[Start of Attachment]

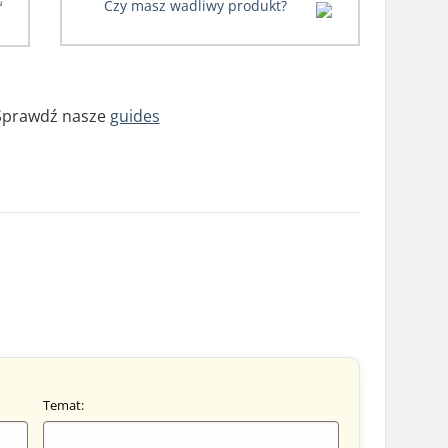
Czy masz wadliwy produkt?
prawdź nasze
guides
Temat:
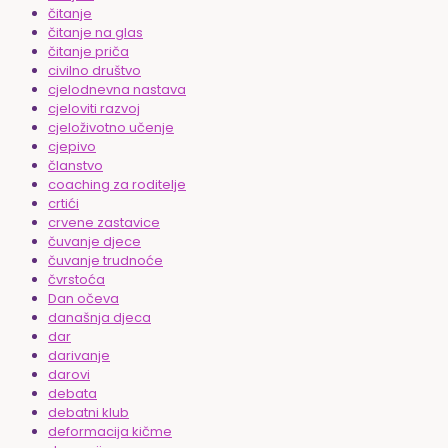
čitanje
čitanje na glas
čitanje priča
civilno društvo
cjelodnevna nastava
cjeloviti razvoj
cjeloživotno učenje
cjepivo
članstvo
coaching za roditelje
crtići
crvene zastavice
čuvanje djece
čuvanje trudnoće
čvrstoća
Dan očeva
današnja djeca
dar
darivanje
darovi
debata
debatni klub
deformacija kičme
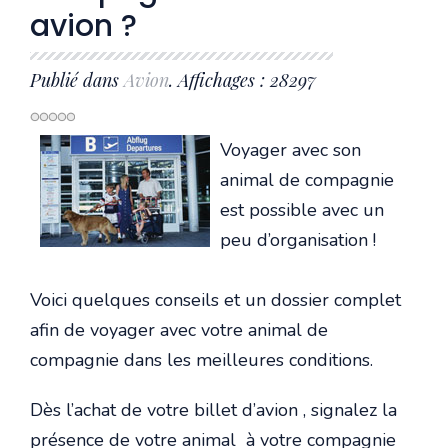
avion ?
Publié dans
Avion
. Affichages : 28297
Voyager avec son
animal de compagnie
est possible avec un
peu d’organisation !
Voici quelques conseils et un dossier complet
afin de voyager avec votre animal de
compagnie dans les meilleures conditions.
Dès l’achat de votre billet d’avion , signalez la
présence de votre animal à votre compagnie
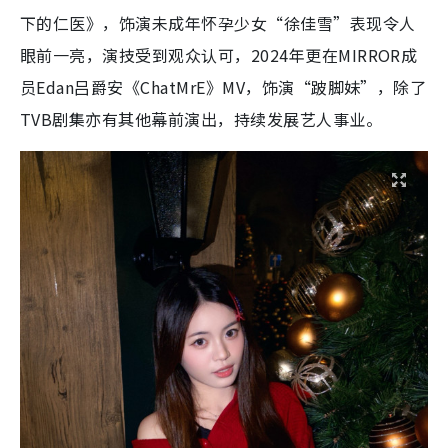
下的仁医》，饰演未成年怀孕少女“徐佳雪”表现令人
眼前一亮，演技受到观众认可，2024年更在MIRROR成
员Edan吕爵安《ChatMrE》MV，饰演“跛脚妹”，除了
TVB剧集亦有其他幕前演出，持续发展艺人事业。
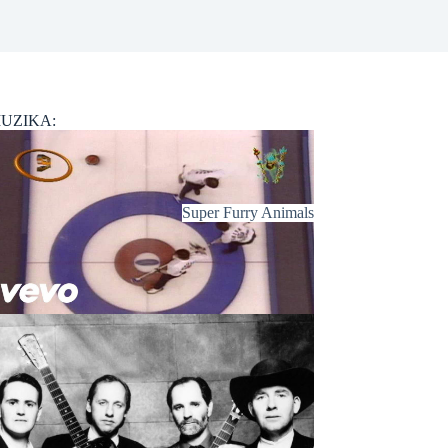
UZIKA:
Super Furry Animals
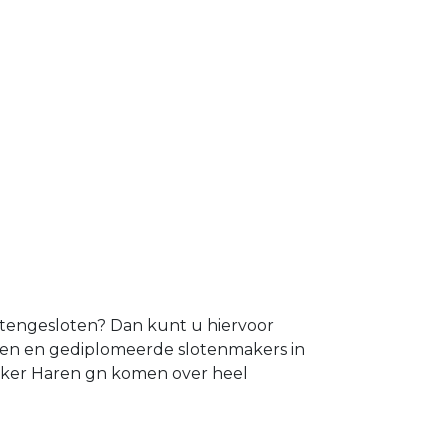
uitengesloten? Dan kunt u hiervoor
aren en gediplomeerde slotenmakers in
maker Haren gn komen over heel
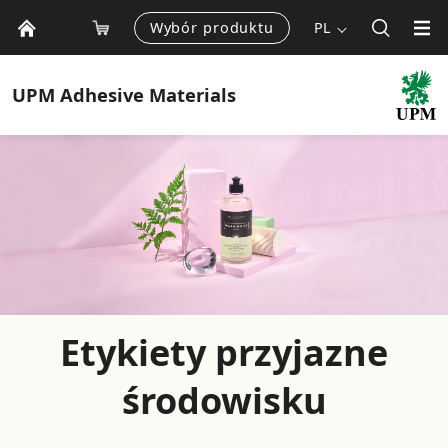
Wybór produktu
PL
UPM
Adhesive Materials
Etykiety przyjazne
środowisku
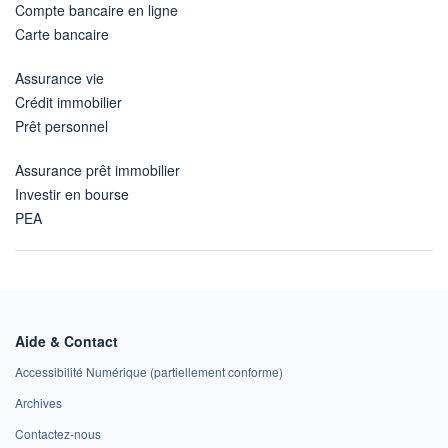
Compte bancaire en ligne
Carte bancaire
Assurance vie
Crédit immobilier
Prêt personnel
Assurance prêt immobilier
Investir en bourse
PEA
Aide & Contact
Accessibilité Numérique (partiellement conforme)
Archives
Contactez-nous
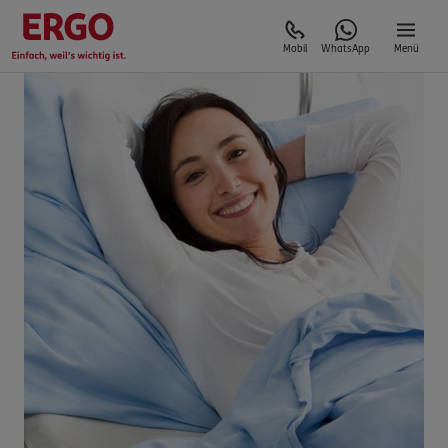
Mobil
WhatsApp
Menü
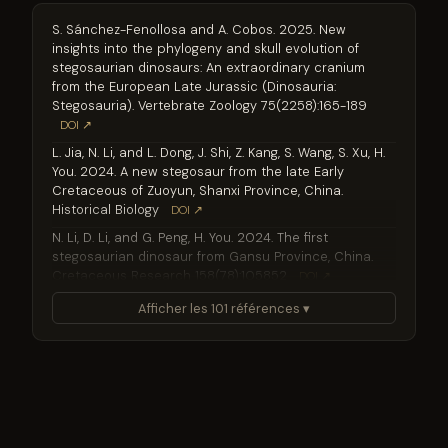
S. Sánchez-Fenollosa and A. Cobos. 2025. New
insights into the phylogeny and skull evolution of
stegosaurian dinosaurs: An extraordinary cranium
from the European Late Jurassic (Dinosauria:
Stegosauria). Vertebrate Zoology 75(2258):165-189
DOI ↗
L. Jia, N. Li, and L. Dong, J. Shi, Z. Kang, S. Wang, S. Xu, H.
You. 2024. A new stegosaur from the late Early
Cretaceous of Zuoyun, Shanxi Province, China.
Historical Biology
DOI ↗
N. Li, D. Li, and G. Peng, H. You. 2024. The first
stegosaurian dinosaur from Gansu Province, China.
Cretaceous Research 158(78):105852
DOI ↗
O. Zafaty, M. Oukassou, and F. Riguetti, J. Company, S.
Afficher les 101 références ▾
Bendrioua, R. Tabuce, A. Charrière, X. Pereda-
Suberbiola. 2024. A new stegosaurian dinosaur
(Ornithischia: Thyreophora) with a remarkable dermal
armour from the Middle Jurassic of North Africa.
Gondwana Research 131:344-362
DOI ↗
D. Richmond. 2023. Stratigraphy, sedimentology, and
paleoclimatic proxies of the Upper Jurassic Morrison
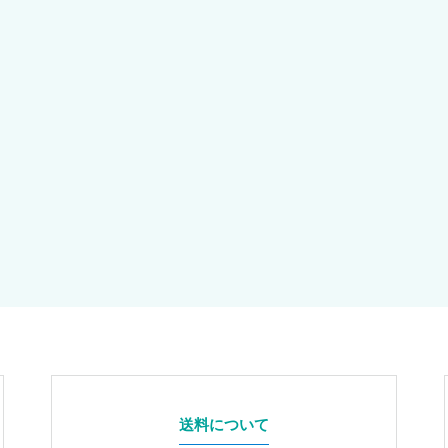
送料について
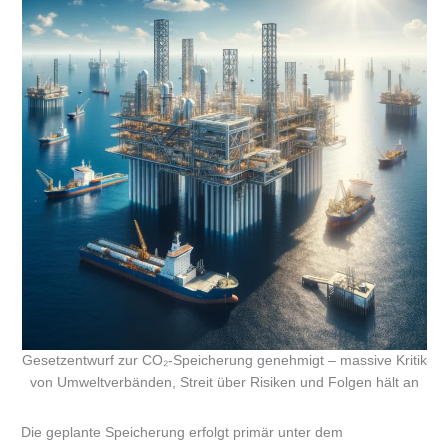
Gesetzentwurf zur CO₂-Speicherung genehmigt – massive Kritik
von Umweltverbänden, Streit über Risiken und Folgen hält an
Die geplante Speicherung erfolgt primär unter dem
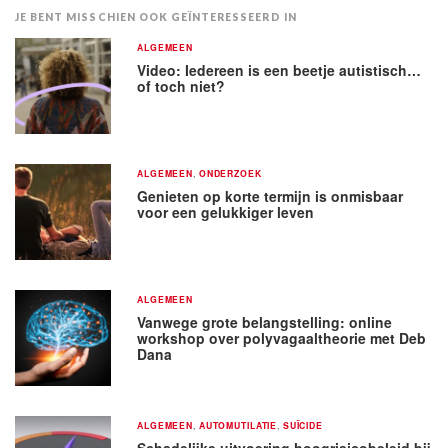
JE BENT MISSCHIEN OOK GEÏNTERESSEERD IN
ALGEMEEN
Video: Iedereen is een beetje autistisch…
of toch niet?
ALGEMEEN
,
ONDERZOEK
Genieten op korte termijn is onmisbaar
voor een gelukkiger leven
ALGEMEEN
Vanwege grote belangstelling: online
workshop over polyvagaaltheorie met Deb
Dana
ALGEMEEN
,
AUTOMUTILATIE
,
SUÏCIDE
Schadelijke uitvoering hoogrisicobeleid bij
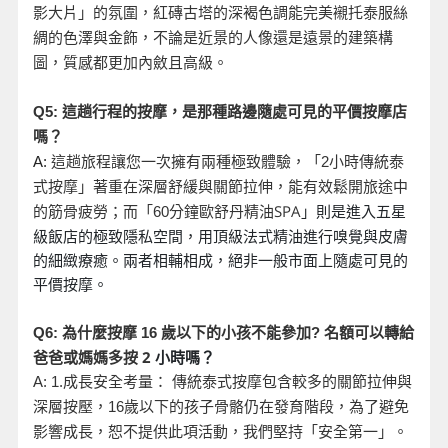
影大片」的氛圍，紅磚古塔的深褐色調能完美襯托泰服絲
綢的色澤與金飾，不論是近景的人像還是遠景的建築構
圖，質感都更加內斂且高級。
Q5:
這趟行程的按摩，是那種路邊隨處可見的平價按摩店
嗎？
A:
這趟旅程讓您一次擁有兩種極致體驗，「2
小時傳統泰
式按摩」著重在深層舒緩與關節拉伸，能有效鬆開旅途中
分鐘歐舒丹精油SPA
」則是進入五星
的筋骨疲勞；而「60
級飯店的極致隱私空間，用頂級法式精油進行嗅覺與皮膚
的細緻療癒。兩者相輔相成，絕非一般市面上隨處可見的
平價按摩。
名額可以轉給
Q6:
為什麼按摩 16
歲以下的小孩不能參加?
爸爸或媽媽多按 2
小時嗎？
A: 1.
成長安全考量： 傳統泰式按摩包含較多的關節拉伸與
深層按壓，16
歲以下的孩子骨骼仍在發育階段，為了避免
影響成長，恕不提供此項活動，我們堅持「安全第一」。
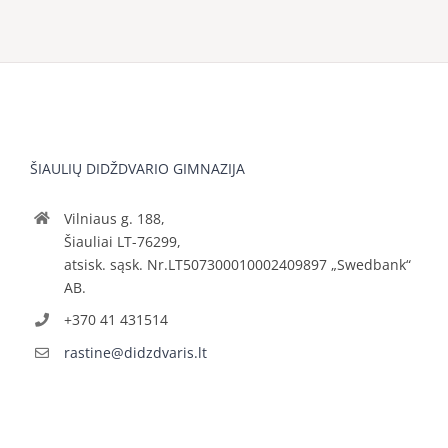
ŠIAULIŲ DIDŽDVARIO GIMNAZIJA
Vilniaus g. 188,
Šiauliai LT-76299,
atsisk. sąsk. Nr.LT507300010002409897 „Swedbank“
AB.
+370 41 431514
rastine@didzdvaris.lt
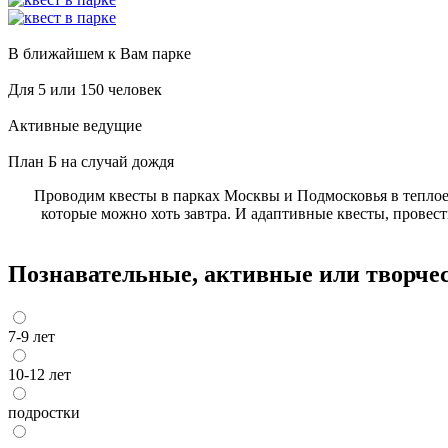
В ближайшем к Вам парке
Для 5 или 150 человек
Активные ведущие
План Б на случай дождя
Проводим квесты в парках Москвы и Подмосковья в теплое 
которые можно хоть завтра. И адаптивные квесты, провес
Познавательные, активные или творческ
7-9 лет
10-12 лет
подростки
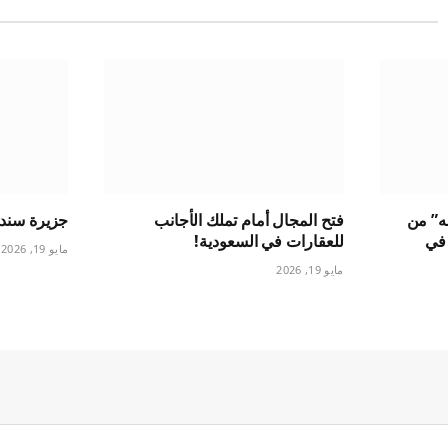
له” من
فتح المجال أمام تملك الأجانب
جزيرة سندالة
بب في
للعقارات في السعودية!
مايو 19, 2026
مايو 19, 2026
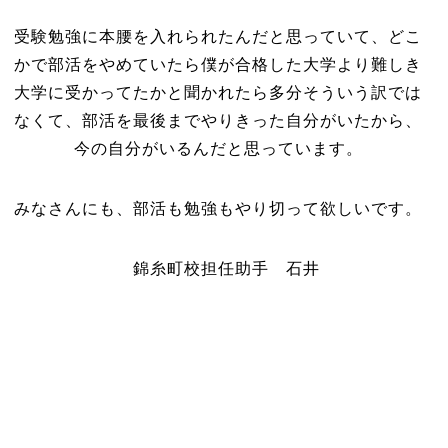
受験勉強に本腰を入れられたんだと思っていて、どこ
かで部活をやめていたら僕が合格した大学より難しき
大学に受かってたかと聞かれたら多分そういう訳では
なくて、部活を最後までやりきった自分がいたから、
今の自分がいるんだと思っています。
みなさんにも、部活も勉強もやり切って欲しいです。
錦糸町校担任助手 石井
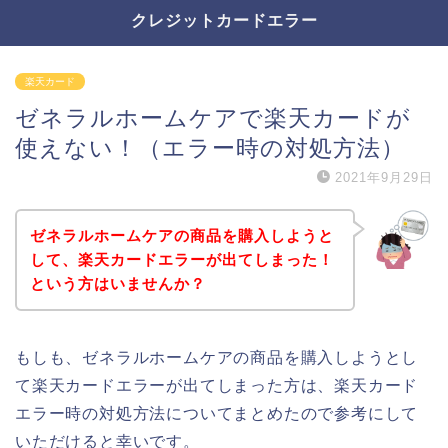
クレジットカードエラー
楽天カード
ゼネラルホームケアで楽天カードが
使えない！（エラー時の対処方法）
2021年9月29日
ゼネラルホームケアの商品を購入しようと
して、楽天カードエラーが出てしまった！
という方はいませんか？
もしも、ゼネラルホームケアの商品を購入しようとし
て楽天カードエラーが出てしまった方は、楽天カード
エラー時の対処方法についてまとめたので参考にして
いただけると幸いです。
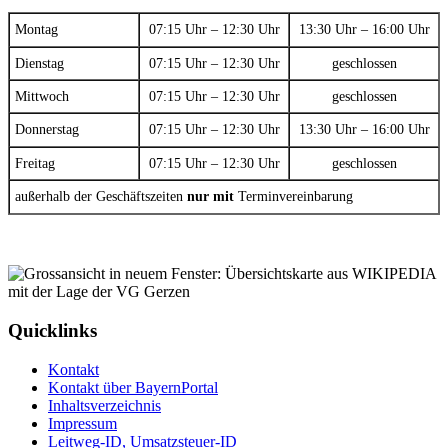
Montag
07:15 Uhr – 12:30 Uhr
13:30 Uhr – 16:00 Uhr
Dienstag
07:15 Uhr – 12:30 Uhr
geschlossen
Mittwoch
07:15 Uhr – 12:30 Uhr
geschlossen
Donnerstag
07:15 Uhr – 12:30 Uhr
13:30 Uhr – 16:00 Uhr
Freitag
07:15 Uhr – 12:30 Uhr
geschlossen
außerhalb der Geschäftszeiten
nur mit
Terminvereinbarung
Quicklinks
Kontakt
Kontakt über BayernPortal
Inhaltsverzeichnis
Impressum
Leitweg-ID, Umsatzsteuer-ID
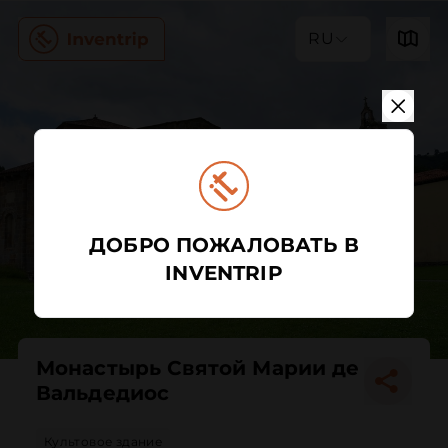
RU
ДОБРО ПОЖАЛОВАТЬ В
INVENTRIP
Монастырь Святой Марии де
Вальдедиос
Культовое здание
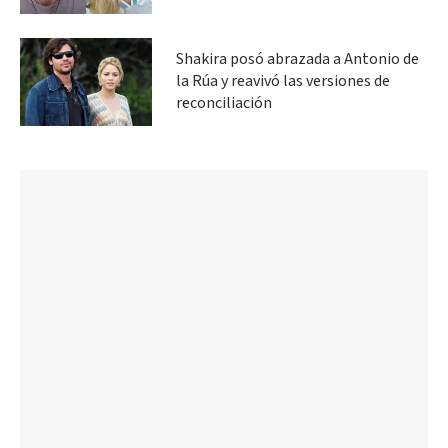
Shakira posó abrazada a Antonio de
la Rúa y reavivó las versiones de
reconciliación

[End of Attachment]

- PROBLEM STATEMENT -
In the records above, locate the line containing "という方はいませんか？", then copy exactly that line and every line after it through the end, omitting pictures.

- WORKED SOLUTION -
という方はいませんか？
もしも、ゼネラルホームケアの商品を購入しようとし
て楽天カードエラーが出てしまった方は、楽天カード
エラー時の対処方法についてまとめたので参考にして
いただけると幸いです。
Montag
07:15 Uhr – 12:30 Uhr
13:30 Uhr – 16:00 Uhr
Dienstag
07:15 Uhr – 12:30 Uhr
geschlossen
Mittwoch
07:15 Uhr – 12:30 Uhr
geschlossen
Donnerstag
07:15 Uhr – 12:30 Uhr
13:30 Uhr – 16:00 Uhr
Freitag
07:15 Uhr – 12:30 Uhr
geschlossen
außerhalb der Geschäftszeiten
nur mit
Terminvereinbarung
Quicklinks
Kontakt
Kontakt über BayernPortal
Inhaltsverzeichnis
Impressum
Leitweg-ID, Umsatzsteuer-ID
RU
ДОБРО ПОЖАЛОВАТЬ В
INVENTRIP
Монастырь Святой Марии де
Вальдедиос
Культовое здание
Shakira posó abrazada a Antonio de
la Rúa y reavivó las versiones de
reconciliación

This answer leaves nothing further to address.